The second issue is how to form the target, which must be magnetized with an embedded magnetic field that increases in strength as it is compressed. The process must be fast and can not lose energy to maintain heat. Understanding this magnetic property must still be researched. One area of focus is developing a traveling wave using lasers to drive electrons within the plasma, creating a current and the magnetic field. Doug is planning to place a loop of current at the gun’s muzzle with the hopes that the magnetic field will reach the target as it travels with the plasma jet.
The third challenge is the development of the guns. Each gun must accelerate at least 20 milligrams of plasma at about 100 kilometers per second using a compact jet once per second. This creates issues of cooling and achieving the required parameters. The repetition rate will be the most difficult to achieve. The guns would require a different coolant loop to the reactor and it is currently unclear what coolant fluid would be used. The guns would not want to exceed a few hundred degrees celsius because gun seals are usually rubber and must be kept under a certain temperature.
Accelerating progress requires additional funding (35:52)
35:52-41:10 (Doug discusses how funding is required to move fusion technologies forward and accelerate progress.)
Q. What will move this technology forwards?

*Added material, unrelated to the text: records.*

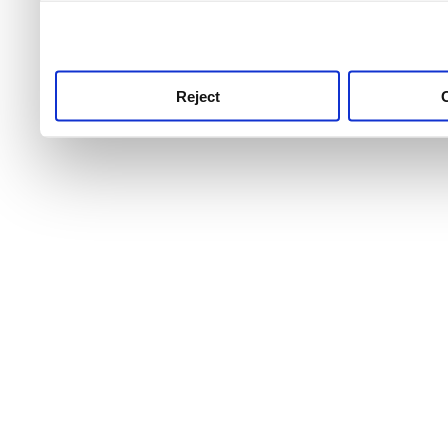
use this service, remembe
service.
Reject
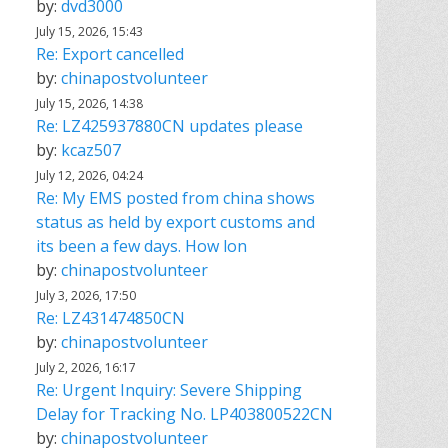
by:
dvd3000
July 15, 2026, 15:43
Re: Export cancelled
by:
chinapostvolunteer
July 15, 2026, 14:38
Re: LZ425937880CN updates please
by:
kcaz507
July 12, 2026, 04:24
Re: My EMS posted from china shows
status as held by export customs and
its been a few days. How lon
by:
chinapostvolunteer
July 3, 2026, 17:50
Re: LZ431474850CN
by:
chinapostvolunteer
July 2, 2026, 16:17
Re: Urgent Inquiry: Severe Shipping
Delay for Tracking No. LP403800522CN
by:
chinapostvolunteer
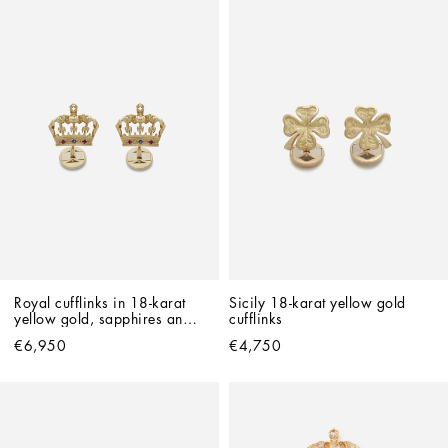
Royal cufflinks in 18-karat 
Sicily 18-karat yellow gold 
yellow gold, sapphires and 
cufflinks
rubies
€6,950
€4,750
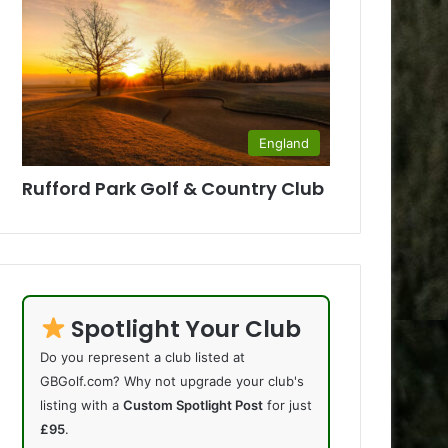
England
Rufford Park Golf & Country Club
Spotlight Your Club
Do you represent a club listed at
GBGolf.com? Why not upgrade your club's
listing with a
Custom Spotlight Post
for just
£95
.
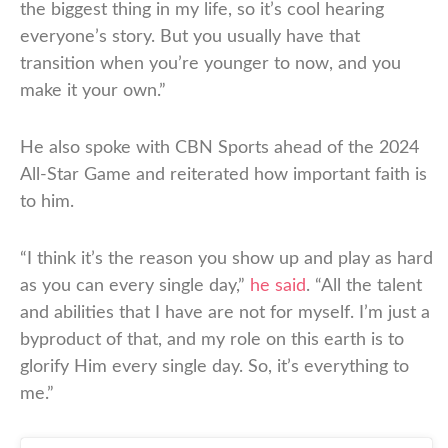
the biggest thing in my life, so it’s cool hearing
everyone’s story. But you usually have that
transition when you’re younger to now, and you
make it your own.”
He also spoke with CBN Sports ahead of the 2024
All-Star Game and reiterated how important faith is
to him.
“I think it’s the reason you show up and play as hard
as you can every single day,”
he said
. “All the talent
and abilities that I have are not for myself. I’m just a
byproduct of that, and my role on this earth is to
glorify Him every single day. So, it’s everything to
me.”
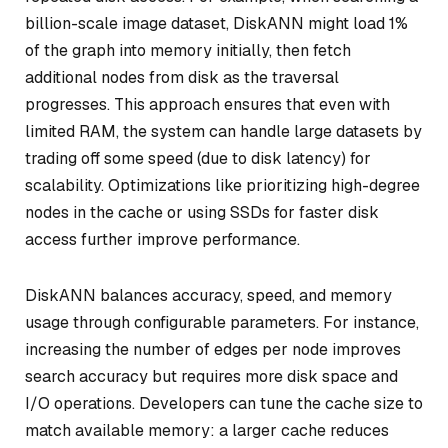
billion-scale image dataset, DiskANN might load 1%
of the graph into memory initially, then fetch
additional nodes from disk as the traversal
progresses. This approach ensures that even with
limited RAM, the system can handle large datasets by
trading off some speed (due to disk latency) for
scalability. Optimizations like prioritizing high-degree
nodes in the cache or using SSDs for faster disk
access further improve performance.
DiskANN balances accuracy, speed, and memory
usage through configurable parameters. For instance,
increasing the number of edges per node improves
search accuracy but requires more disk space and
I/O operations. Developers can tune the cache size to
match available memory: a larger cache reduces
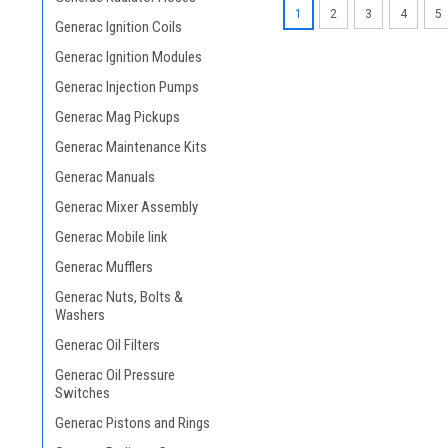
1
2
3
4
5
Generac Ignition Coils
Generac Ignition Modules
Generac Injection Pumps
Generac Mag Pickups
Generac Maintenance Kits
Generac Manuals
Generac Mixer Assembly
Generac Mobile link
Generac Mufflers
Generac Nuts, Bolts &
Washers
Generac Oil Filters
Generac Oil Pressure
Switches
Generac Pistons and Rings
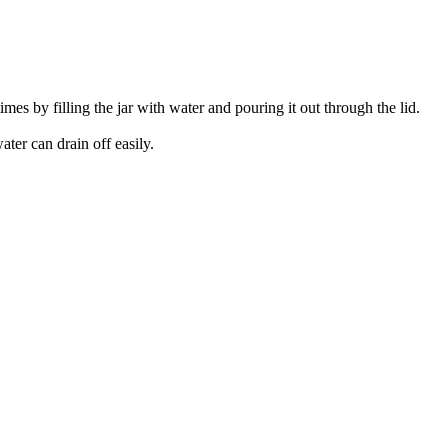
imes by filling the jar with water and pouring it out through the lid.
ater can drain off easily.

A. Doug’s work is funded by ARPA-E’s Alpha Project. There is currently work to plan a following program that could fund Doug to further develop the target guns. Doug does not expect to produce neutrons in the next program because he does not foresee the project reaching the necessary parameters. While they would love to see neutrons being produced at this stage, the facility can not handle too many neutrons because it presents a safety issue. Rather, the next step is focusing on getting the liner on the target.
Even with large sums of money, the challenges will not be overcome within five years. This is because much of the work must be completed in series. The process can be sped up and Doug predicts that progress can be achieved within seven or eight years. Funding is the primary issue in achieving this goal. More people are needed to code simulations as well as to develop gas valve, igniter, capacitor and switch technologies. Much of this work could be done in parallel to the plasma implosion process development. Doug believes there are talented scientists within the community, but the financial support is currently lacking.

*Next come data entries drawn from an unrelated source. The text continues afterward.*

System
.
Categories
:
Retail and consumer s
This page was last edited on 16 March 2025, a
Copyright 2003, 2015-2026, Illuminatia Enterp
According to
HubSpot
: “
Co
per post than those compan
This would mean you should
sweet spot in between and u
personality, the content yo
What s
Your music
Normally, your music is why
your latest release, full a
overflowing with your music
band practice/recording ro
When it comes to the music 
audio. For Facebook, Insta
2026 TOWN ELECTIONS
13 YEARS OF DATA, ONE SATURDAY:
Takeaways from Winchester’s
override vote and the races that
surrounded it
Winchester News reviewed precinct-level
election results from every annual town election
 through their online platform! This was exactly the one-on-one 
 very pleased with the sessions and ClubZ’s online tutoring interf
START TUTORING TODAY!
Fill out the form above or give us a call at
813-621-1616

Advantages and disadvantages of PJMIF (41:11)
41:11-46:28 (Doug explains the advantages and disadvantages of HyperV Technologies’ system compared to other fusion approaches. He also states his hope for the next 15 years.)
Q. How does this technology hold up against the other approaches to fusion?

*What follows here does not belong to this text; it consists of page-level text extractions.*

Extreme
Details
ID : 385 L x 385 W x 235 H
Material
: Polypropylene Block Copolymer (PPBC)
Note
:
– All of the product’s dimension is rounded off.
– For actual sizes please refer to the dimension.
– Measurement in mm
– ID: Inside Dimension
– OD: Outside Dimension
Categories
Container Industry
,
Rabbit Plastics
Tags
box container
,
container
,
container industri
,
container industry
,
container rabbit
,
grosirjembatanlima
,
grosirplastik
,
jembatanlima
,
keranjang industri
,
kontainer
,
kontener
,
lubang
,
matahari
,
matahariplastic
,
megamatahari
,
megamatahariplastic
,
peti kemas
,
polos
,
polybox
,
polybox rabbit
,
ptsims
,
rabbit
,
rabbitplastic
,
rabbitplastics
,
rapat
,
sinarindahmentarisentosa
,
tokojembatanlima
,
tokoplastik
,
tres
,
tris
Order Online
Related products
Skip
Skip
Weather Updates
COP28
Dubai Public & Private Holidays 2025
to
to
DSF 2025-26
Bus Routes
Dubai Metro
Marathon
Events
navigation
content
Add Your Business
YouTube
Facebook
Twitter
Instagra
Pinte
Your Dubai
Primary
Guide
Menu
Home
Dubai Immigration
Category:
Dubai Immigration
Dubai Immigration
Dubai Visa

A. There are both advantages and disadvantages. Magneto inertial fusion has the potential to reach the fusion reactor stage sooner and cheaper than the Tokamaks, which is costly in terms of time and money to build. Doug’s approach allows for faster research and development, meaning the point of break even can be reached sooner. Each approach has similar physics-based challenges. Doug’s primary focus is an engineering challenge to create a system that performs as wanted. Doug expects a reactor with this technology to be not much smaller than 50 megawatts and could fit into about the size of an area slightly bigger than a basketball court. The system could be about 10 meters in diameter, but the support systems and structure add to the size. Fifteen years from now, Doug believes fusion will reach the break-even point.